━━ INFORMATION PROVIDED

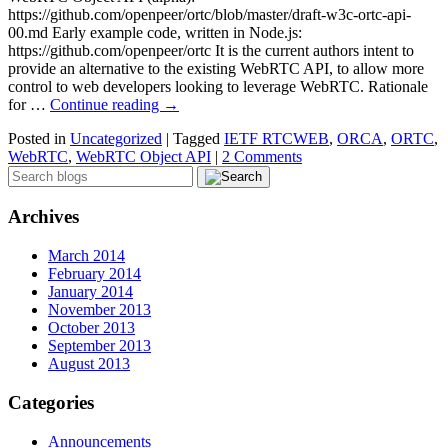
https://github.com/openpeer/ortc/blob/master/draft-w3c-ortc-api-
00.md Early example code, written in Node.js:
https://github.com/openpeer/ortc It is the current authors intent to
provide an alternative to the existing WebRTC API, to allow more
control to web developers looking to leverage WebRTC. Rationale
for …
Continue reading
→
Posted in
Uncategorized
|
Tagged
IETF RTCWEB
,
ORCA
,
ORTC
,
WebRTC
,
WebRTC Object API
|
2 Comments
Archives
March 2014
February 2014
January 2014
November 2013
October 2013
September 2013
August 2013
Categories
Announcements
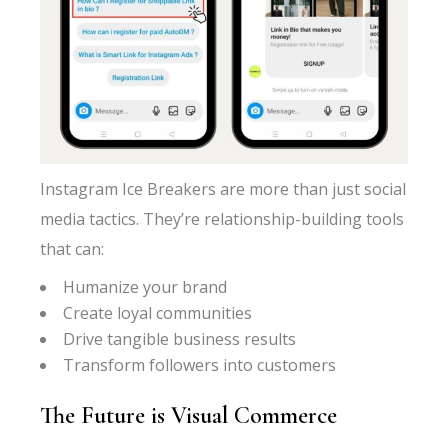
Instagram Ice Breakers are more than just social
media tactics. They’re relationship-building tools
that can:
Humanize your brand
Create loyal communities
Drive tangible business results
Transform followers into customers
The Future is Visual Commerce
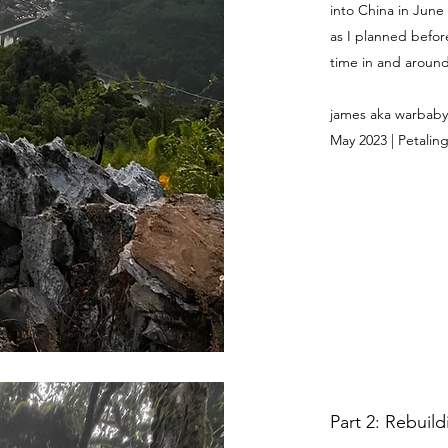
into China in June
as I planned befor
time in and around 
james aka warbaby
May 2023 | Petaling
Part 2: Rebuil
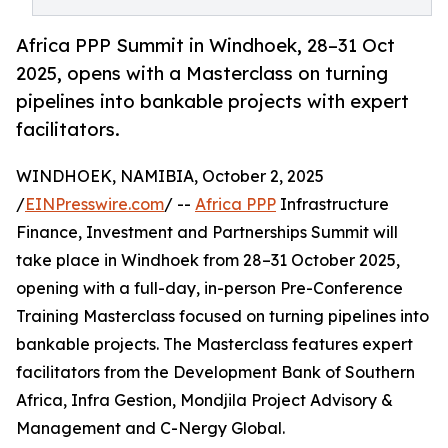
Africa PPP Summit in Windhoek, 28–31 Oct
2025, opens with a Masterclass on turning
pipelines into bankable projects with expert
facilitators.
WINDHOEK, NAMIBIA, October 2, 2025
/
EINPresswire.com
/ --
Africa PPP
Infrastructure
Finance, Investment and Partnerships Summit will
take place in Windhoek from 28–31 October 2025,
opening with a full-day, in-person Pre-Conference
Training Masterclass focused on turning pipelines into
bankable projects. The Masterclass features expert
facilitators from the Development Bank of Southern
Africa, Infra Gestion, Mondjila Project Advisory &
Management and C-Nergy Global.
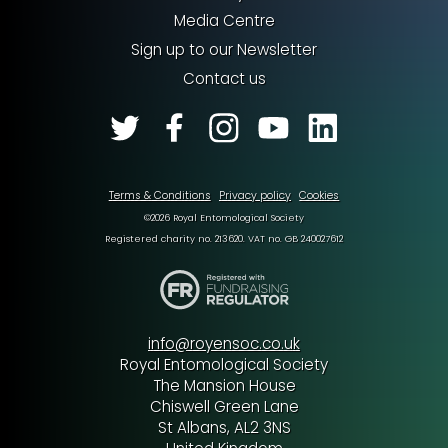
Media Centre
Sign up to our Newsletter
Contact us
Terms & Conditions
Privacy policy
Cookies
©2026 Royal Entomological Society
Registered charity no. 213620. VAT no. GB 240027612
info@royensoc.co.uk
Royal Entomological Society
The Mansion House
Chiswell Green Lane
St Albans, AL2 3NS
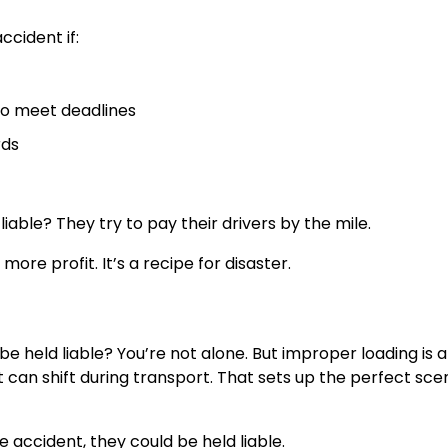
ccident if:
 to meet deadlines
rds
ble? They try to pay their drivers by the mile.
re profit. It’s a recipe for disaster.
e held liable? You’re not alone. But improper loading is 
it can shift during transport. That sets up the perfect sce
 accident, they could be held liable.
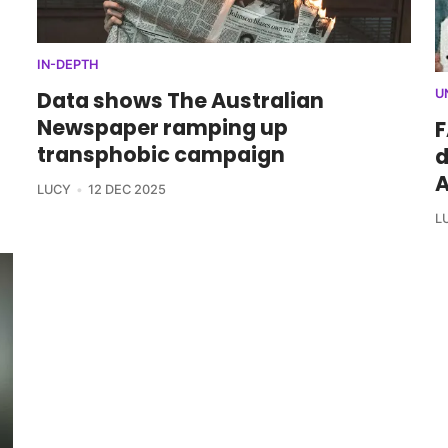
IN-DEPTH
Data shows The Australian
U
Newspaper ramping up
F
transphobic campaign
d
A
LUCY
12 DEC 2025
L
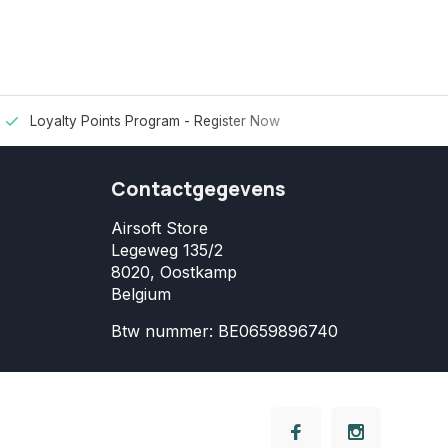
Loyalty Points Program -
Register Now
Contactgegevens
Airsoft Store
Legeweg 135/2
8020, Oostkamp
Belgium
Btw nummer: BE0659896740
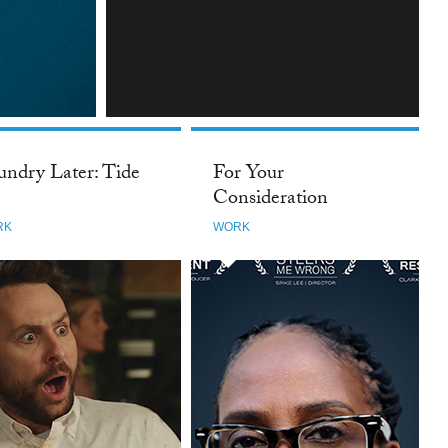
INSTAGRAM
undry Later: Tide
For Your
Consideration
RK
WORK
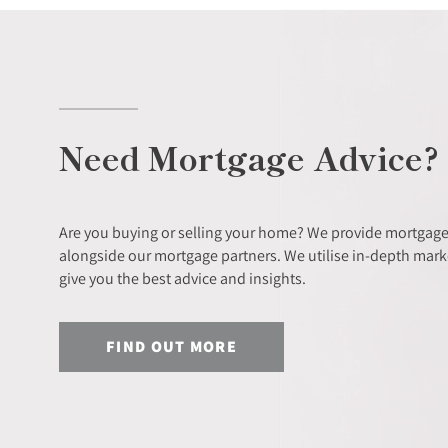
Need Mortgage Advice?
Are you buying or selling your home? We provide mortgage
alongside our mortgage partners. We utilise in-depth mar
give you the best advice and insights.
FIND OUT MORE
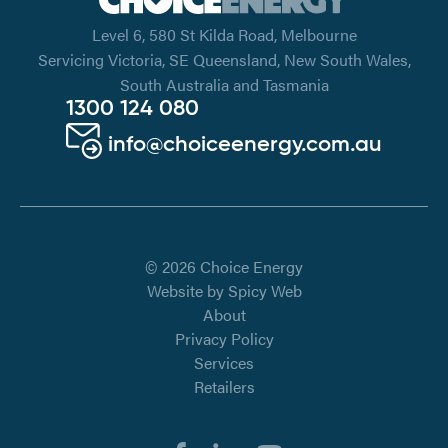
Level 6, 580 St Kilda Road, Melbourne
Servicing Victoria, SE Queensland, New South Wales,
South Australia and Tasmania
1300 124 080
info@choiceenergy.com.au
© 2026 Choice Energy
Website by
Spicy Web
About
Privacy Policy
Services
Retailers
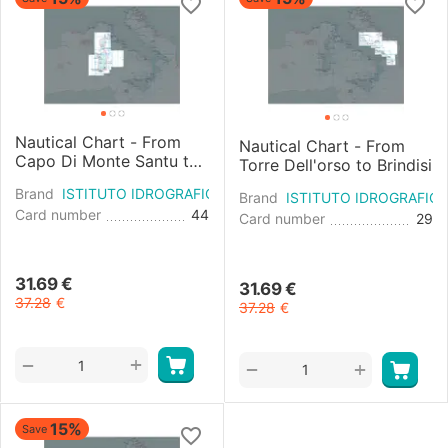
Nautical Chart - From
Nautical Chart - From
Capo Di Monte Santu to
Torre Dell'orso to Brindisi
Carbonara
Brand
ISTITUTO IDROGRAFICO
Brand
ISTITUTO IDROGRAFIC
Card number
44
Card number
29
31.69
€
31.69
€
37.28
€
37.28
€
+
−
+
−
15%
Save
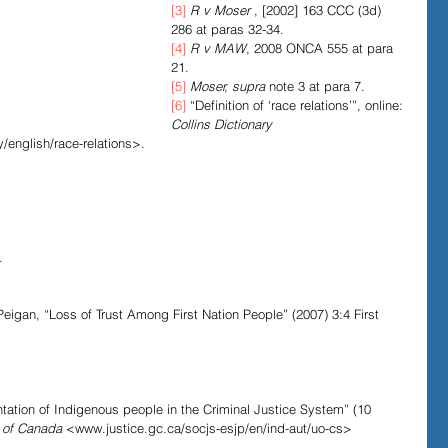
[3]
R v Moser
 , [2002] 163 CCC (3d) 
286 at paras 32-34.
[4]
R v MAW
, 2008 ONCA 555 at para 
21.
[5]
Moser, supra
 note 3 at para 7.
[6]
 “Definition of ‘race relations’”, online: 
Collins Dictionary 
/english/race-relations>.
.
.
igan, “Loss of Trust Among First Nation People” (2007) 3:4 First 
ation of Indigenous people in the Criminal Justice System” (10 
 of Canada
 <www.justice.gc.ca/socjs-esjp/en/ind-aut/uo-cs> 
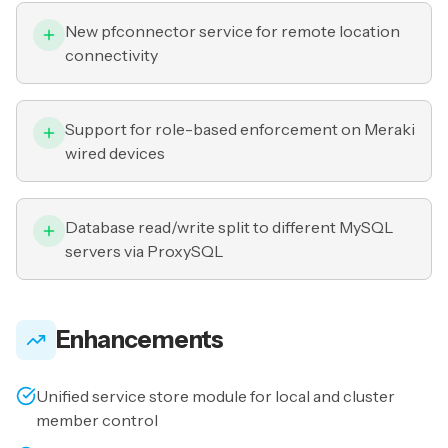
New pfconnector service for remote location
connectivity
Support for role-based enforcement on Meraki
wired devices
Database read/write split to different MySQL
servers via ProxySQL
Enhancements
Unified service store module for local and cluster
member control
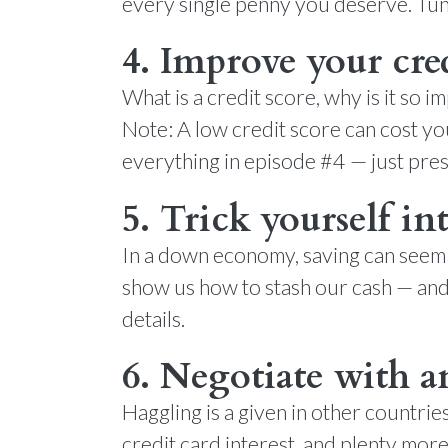
every single penny you deserve. Tune
4. Improve your cred
What is a credit score, why is it so
Note: A low credit score can cost yo
everything in episode #4 — just pres
5. Trick yourself in
In a down economy, saving can seem l
show us how to stash our cash — and 
details.
6. Negotiate with 
Haggling is a given in other countrie
credit card interest, and plenty more 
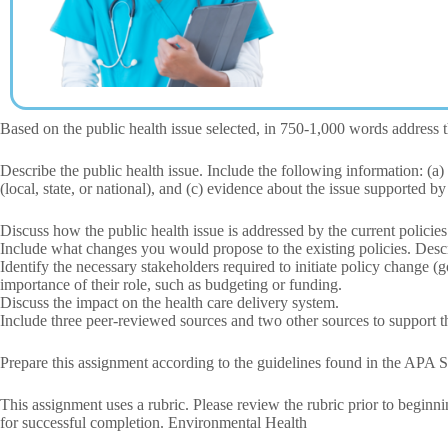
Based on the public health issue selected, in 750-1,000 words address
Describe the public health issue. Include the following information: (a) 
(local, state, or national), and (c) evidence about the issue supported by
Discuss how the public health issue is addressed by the current policies
Include what changes you would propose to the existing policies. Descri
Identify the necessary stakeholders required to initiate policy change (
importance of their role, such as budgeting or funding.
Discuss the impact on the health care delivery system.
Include three peer-reviewed sources and two other sources to support th
Prepare this assignment according to the guidelines found in the APA S
This assignment uses a rubric. Please review the rubric prior to beginn
for successful completion. Environmental Health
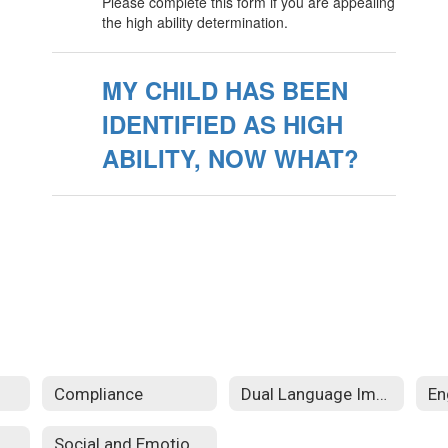
Please complete this form if you are appealing
the high ability determination.
MY CHILD HAS BEEN
IDENTIFIED AS HIGH
ABILITY, NOW WHAT?
Compliance
Dual Language Immersion (DLI)
Social and Emotional Learning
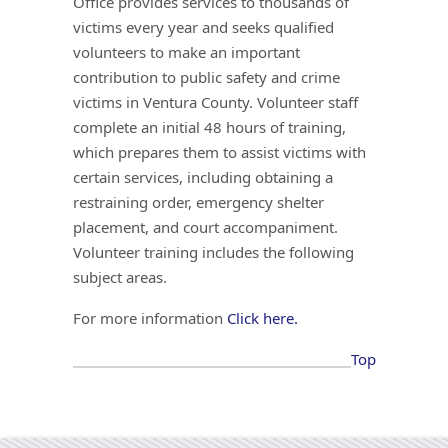
Office provides services to thousands of
victims every year and seeks qualified
volunteers to make an important
contribution to public safety and crime
victims in Ventura County. Volunteer staff
complete an initial 48 hours of training,
which prepares them to assist victims with
certain services, including obtaining a
restraining order, emergency shelter
placement, and court accompaniment.
Volunteer training includes the following
subject areas.
For more information
Click here.
Top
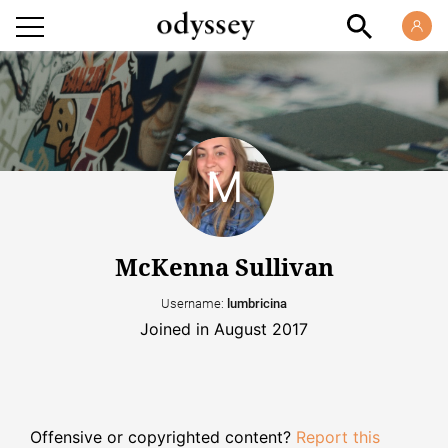
McKenna Sullivan
Username:
lumbricina
Joined in August 2017
Offensive or copyrighted content?
Report this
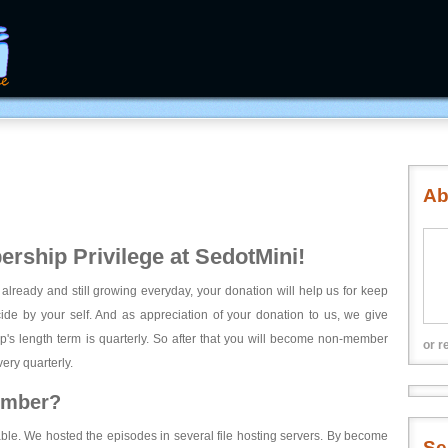
Ab
rship Privilege at SedotMini!
 already and still growing everyday, your donation will help us for keep
ecide by your self. And as appreciation of your donation to us, we give
's length term is quarterly. So after that you will become non-member
or r
ery quarterly.
ember?
able. We hosted the episodes in several file hosting servers. By become
Se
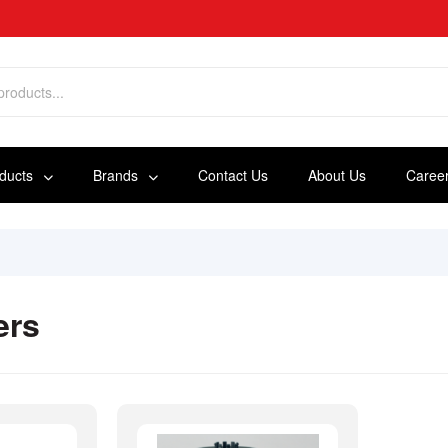
oducts
Brands
Contact Us
About Us
Caree
ers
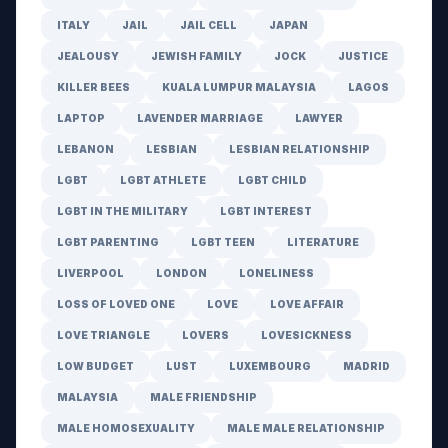
ITALY
JAIL
JAIL CELL
JAPAN
JEALOUSY
JEWISH FAMILY
JOCK
JUSTICE
KILLER BEES
KUALA LUMPUR MALAYSIA
LAGOS
LAPTOP
LAVENDER MARRIAGE
LAWYER
LEBANON
LESBIAN
LESBIAN RELATIONSHIP
LGBT
LGBT ATHLETE
LGBT CHILD
LGBT IN THE MILITARY
LGBT INTEREST
LGBT PARENTING
LGBT TEEN
LITERATURE
LIVERPOOL
LONDON
LONELINESS
LOSS OF LOVED ONE
LOVE
LOVE AFFAIR
LOVE TRIANGLE
LOVERS
LOVESICKNESS
LOW BUDGET
LUST
LUXEMBOURG
MADRID
MALAYSIA
MALE FRIENDSHIP
MALE HOMOSEXUALITY
MALE MALE RELATIONSHIP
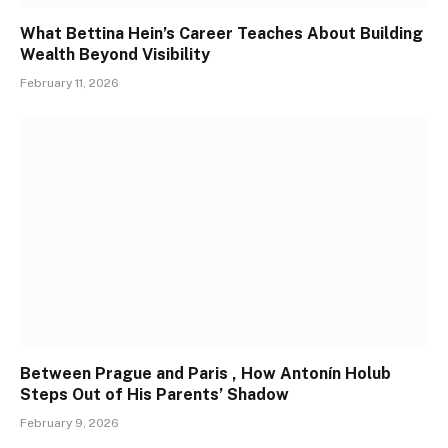
What Bettina Hein’s Career Teaches About Building
Wealth Beyond Visibility
February 11, 2026
Between Prague and Paris , How Antonín Holub
Steps Out of His Parents’ Shadow
February 9, 2026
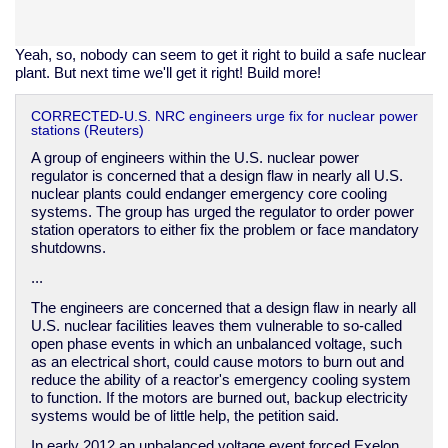
Yeah, so, nobody can seem to get it right to build a safe nuclear
plant. But next time we'll get it right! Build more!
CORRECTED-U.S. NRC engineers urge fix for nuclear power
stations (Reuters)
A group of engineers within the U.S. nuclear power
regulator is concerned that a design flaw in nearly all U.S.
nuclear plants could endanger emergency core cooling
systems. The group has urged the regulator to order power
station operators to either fix the problem or face mandatory
shutdowns.
...
The engineers are concerned that a design flaw in nearly all
U.S. nuclear facilities leaves them vulnerable to so-called
open phase events in which an unbalanced voltage, such
as an electrical short, could cause motors to burn out and
reduce the ability of a reactor's emergency cooling system
to function. If the motors are burned out, backup electricity
systems would be of little help, the petition said.
In early 2012 an unbalanced voltage event forced Exelon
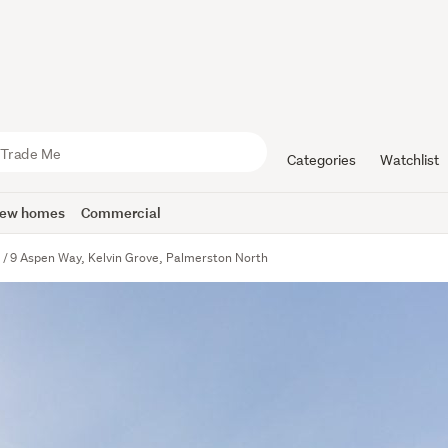
Categories
Watchlist
ew homes
Commercial
e
9 Aspen Way, Kelvin Grove, Palmerston North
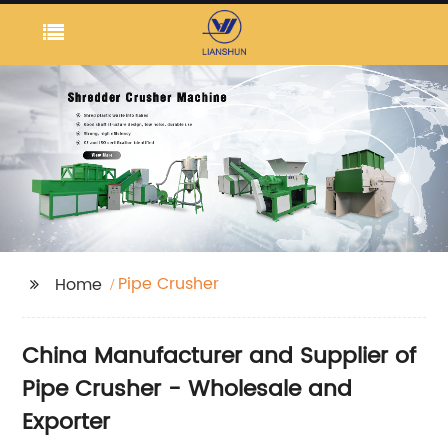
Pipe Crusher
Home
China Manufacturer and Supplier of
Pipe Crusher - Wholesale and
Exporter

━━━━

_PROBLEM:_ Return the full listing above verbatim, please, but without its images.

_TASK ANSWER:_
https://github.com/openpeer/ortc/blob/master/draft-w3c-ortc-api-
00.md Early example code, written in Node.js:
https://github.com/openpeer/ortc It is the current authors intent to
provide an alternative to the existing WebRTC API, to allow more
control to web developers looking to leverage WebRTC. Rationale
for …
Continue reading
→
Posted in
Uncategorized
|
Tagged
IETF RTCWEB
,
ORCA
,
ORTC
,
WebRTC
,
WebRTC Object API
|
2 Comments
Archives
March 2014
February 2014
January 2014
November 2013
October 2013
September 2013
August 2013
Categories
Announcements
Instagram Ice Breakers are more than just social
media tactics. They’re relationship-building tools
that can:
Humanize your brand
Create loyal communities
Drive tangible business results
Transform followers into customers
The Future is Visual Commerce
into China in June
as I planned befor
time in and around 
james aka warbaby
May 2023 | Petaling
Part 2: Rebuil
Africa PPP Summit in Windhoek, 28–31 Oct
2025, opens with a Masterclass on turning
pipelines into bankable projects with expert
facilitators.
WINDHOEK, NAMIBIA, October 2, 2025
/
EINPresswire.com
/ --
Africa PPP
Infrastructure
Finance, Investment and Partnerships Summit will
take place in Windhoek from 28–31 October 2025,
opening with a full-day, in-person Pre-Conference
Training Masterclass focused on turning pipelines into
bankable projects. The Masterclass features expert
facilitators from the Development Bank of Southern
Africa, Infra Gestion, Mondjila Project Advisory &
Management and C-Nergy Global.
Media Centre
Sign up to our Newsletter
Contact us
Terms & Conditions
Privacy policy
Cookies
©2026 Royal Entomological Society
Registered charity no. 213620. VAT no. GB 240027612
info@royensoc.co.uk
Royal Entomological Society
The Mansion House
Chiswell Green Lane
St Albans, AL2 3NS
ccident if:
 to meet deadlines
rds
ble? They try to pay their drivers by the mile.
re profit. It’s a recipe for disaster.
e held liable? You’re not alone. But improper loading is 
it can shift during transport. That sets up the perfect sce
 accident, they could be held liable.
IN-DEPTH
Data shows The Australian
U
Newspaper ramping up
F
transphobic campaign
d
A
LUCY
12 DEC 2025
L
Loyalty Points Program -
Register Now
Contactgegevens
Airsoft Store
Legeweg 135/2
8020, Oostkamp
Belgium
Btw nummer: BE0659896740
INSTAGRAM
undry Later: Tide
For Your
Consideration
RK
WORK
Need Mortgage Advice?
Are you buying or selling your home? We provide mortgage
alongside our mortgage partners. We utilise in-depth mar
give you the best advice and insights.
FIND OUT MORE
Level 6, 580 St Kilda Road, Melbourne
Servicing Victoria, SE Queensland, New South Wales,
South Australia and Tasmania
1300 124 080
info@choiceenergy.com.au
© 2026 Choice Energy
Website by
Spicy Web
About
Privacy Policy
Services
Retailers
Nautical Chart - From
Nautical Chart - From
Capo Di Monte Santu to
Torre Dell'orso to Brindisi
Carbonara
Brand
ISTITUTO IDROGRAFICO
Brand
ISTITUTO IDROGRAFIC
Card number
44
Card number
29
31.69
€
31.69
€
37.28
€
37.28
€
+
−
+
−
15%
Save
[3]
R v Moser
 , [2002] 163 CCC (3d) 
286 at paras 32-34.
[4]
R v MAW
, 2008 ONCA 555 at para 
21.
[5]
Moser, supra
 note 3 at para 7.
[6]
 “Definition of ‘race relations’”, online: 
Collins Dictionary 
/english/race-relations>.
.
.
igan, “Loss of Trust Among First Nation People” (2007) 3:4 First 
ation of Indigenous people in the Criminal Justice System” (10 
 of Canada
 <www.justice.gc.ca/socjs-esjp/en/ind-aut/uo-cs> 
New pfconnector service for remote location
connectivity
Support for role-based enforcement on Meraki
wired devices
Database read/write split to different MySQL
servers via ProxySQL
Enhancements
Unified service store module for local and cluster
member control
every single penny you deserve. Tune
4. Improve your cred
What is a credit score, why is it so
Note: A low credit score can cost yo
everything in episode #4 — just pres
5. Trick yourself in
In a down economy, saving can seem l
show us how to stash our cash — and 
details.
6. Negotiate with 
Haggling is a given in other countrie
credit card interest, and plenty more 
Based on the public health issue selected, in 750-1,000 words address
Describe the public health issue. Include the following information: (a) 
(local, state, or national), and (c) evidence about the issue supported by
Discuss how the public health issue is addressed by the current policies
Include what changes you would propose to the existing policies. Descri
Identify the necessary stakeholders required to initiate policy change (
importance of their role, such as budgeting or funding.
Discuss the impact on the health care delivery system.
Include three peer-reviewed sources and two other sources to support th
Prepare this assignment according to the guidelines found in the APA S
This assignment uses a rubric. Please review the rubric prior to beginn
for successful completion. Environmental Health
Please complete this form if you are appealing
the high ability determination.
MY CHILD HAS BEEN
IDENTIFIED AS HIGH
ABILITY, NOW WHAT?
Compliance
Dual Language Immersion (DLI)
Social and Emotional Learning
Office provides services to thousands of
victims every year and seeks qualified
volunteers to make an important
contribution to public safety and crime
victims in Ventura County. Volunteer staff
complete an initial 48 hours of training,
which prepares them to assist victims with
certain services, including obtaining a
restraining order, emergency shelter
placement, and court accompaniment.
Volunteer training includes the following
subject areas.
For more information
Click here.
Top
McKenna Sullivan
Username:
lumbricina
Joined in August 2017
Offensive or copyrighted content?
Report this
Ab
rship Privilege at SedotMini!
 already and still growing everyday, your donation will help us for keep
ecide by your self. And as appreciation of your donation to us, we give
's length term is quarterly. So after that you will become non-member
or r
ery quarterly.
ember?
able. We hosted the episodes in several file hosting servers. By become
Se
oducts
Brands
Contact Us
About Us
Caree
ers
ITALY
JAIL
JAIL CELL
JAPAN
JEALOUSY
JEWISH FAMILY
JOCK
JUSTICE
KILLER BEES
KUALA LUMPUR MALAYSIA
LAGOS
LAPTOP
LAVENDER MARRIAGE
LAWYER
LEBANON
LESBIAN
LESBIAN RELATIONSHIP
LGBT
LGBT ATHLETE
LGBT CHILD
LGBT IN THE MILITARY
LGBT INTEREST
LGBT PARENTING
LGBT TEEN
LITERATURE
LIVERPOOL
LONDON
LONELINESS
LOSS OF LOVED ONE
LOVE
LOVE AFFAIR
LOVE TRIANGLE
LOVERS
LOVESICKNESS
LOW BUDGET
LUST
LUXEMBOURG
MADRID
MALAYSIA
MALE FRIENDSHIP
MALE HOMOSEXUALITY
MALE MALE RELATIONSHIP
What Bettina Hein’s Career Teaches About Building
Wealth Beyond Visibility
February 11, 2026
Between Prague and Paris , How Antonín Holub
Steps Out of His Parents’ Shadow
February 9, 2026
Yeah, so, nobody can seem to get it right to build a safe nuclear
plant. But next time we'll get it right! Build more!
CORRECTED-U.S. NRC engineers urge fix for nuclear power
stations (Reuters)
A group of engineers within the U.S. nuclear power
regulator is concerned that a design flaw in nearly all U.S.
nuclear plants could endanger emergency core cooling
systems. The group has urged the regulator to order power
station operators to either fix the problem or face mandatory
shutdowns.
...
The engineers are concerned that a design flaw in nearly all
U.S. nuclear facilities leaves them vulnerable to so-called
open phase events in which an unbalanced voltage, such
as an electrical short, could cause motors to burn out and
reduce the ability of a reactor's emergency cooling system
to function. If the motors are burned out, backup electricity
systems would be of little help, the petition said.
In early 2012 an unbalanced voltage event forced Exelon
Categories
Watchlist
ew homes
Commercial
e
9 Aspen Way, Kelvin Grove, Palmerston North
Pipe Crusher
Home
China Manufacturer and Supplier of
Pipe Crusher - Wholesale and
Exporter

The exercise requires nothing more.